[[ PROVIDED DATA, beginning ]]

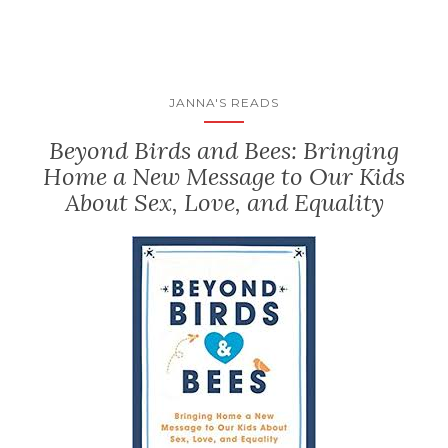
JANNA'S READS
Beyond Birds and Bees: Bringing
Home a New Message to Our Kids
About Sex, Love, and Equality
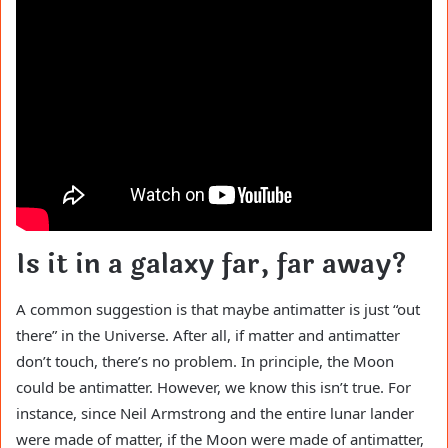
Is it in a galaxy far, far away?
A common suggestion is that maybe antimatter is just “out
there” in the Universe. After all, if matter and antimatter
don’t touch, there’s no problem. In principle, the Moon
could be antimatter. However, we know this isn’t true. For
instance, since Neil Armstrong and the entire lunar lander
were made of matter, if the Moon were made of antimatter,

[[ PROVIDED DATA, end ]]
[[ PROVIDED DATA, beginning ]]

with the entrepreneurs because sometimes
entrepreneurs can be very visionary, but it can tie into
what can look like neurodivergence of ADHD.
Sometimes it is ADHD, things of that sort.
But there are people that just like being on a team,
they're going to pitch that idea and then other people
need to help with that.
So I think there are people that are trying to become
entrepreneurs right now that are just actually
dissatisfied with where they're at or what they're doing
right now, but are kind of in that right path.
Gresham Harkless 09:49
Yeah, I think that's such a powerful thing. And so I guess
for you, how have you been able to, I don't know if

[[ PROVIDED DATA, end ]]
[[ PROVIDED DATA, beginning ]]

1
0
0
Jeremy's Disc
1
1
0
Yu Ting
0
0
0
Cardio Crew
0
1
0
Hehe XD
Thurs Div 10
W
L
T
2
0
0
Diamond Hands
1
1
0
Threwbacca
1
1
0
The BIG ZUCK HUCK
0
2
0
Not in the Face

[[ PROVIDED DATA, end ]]

> [WORK TASK]:
Precisely those lines above that run from the line with "JANNA'S READS" up to and including the line with "instance, since Neil" are to be set down, with the pictures omitted.

> [SOLUTION TO THIS TASK]:
JANNA'S READS
Beyond Birds and Bees: Bringing
Home a New Message to Our Kids
About Sex, Love, and Equality
Is it in a galaxy far, far away?
A common suggestion is that maybe antimatter is just “out
there” in the Universe. After all, if matter and antimatter
don’t touch, there’s no problem. In principle, the Moon
could be antimatter. However, we know this isn’t true. For
instance, since Neil Armstrong and the entire lunar lander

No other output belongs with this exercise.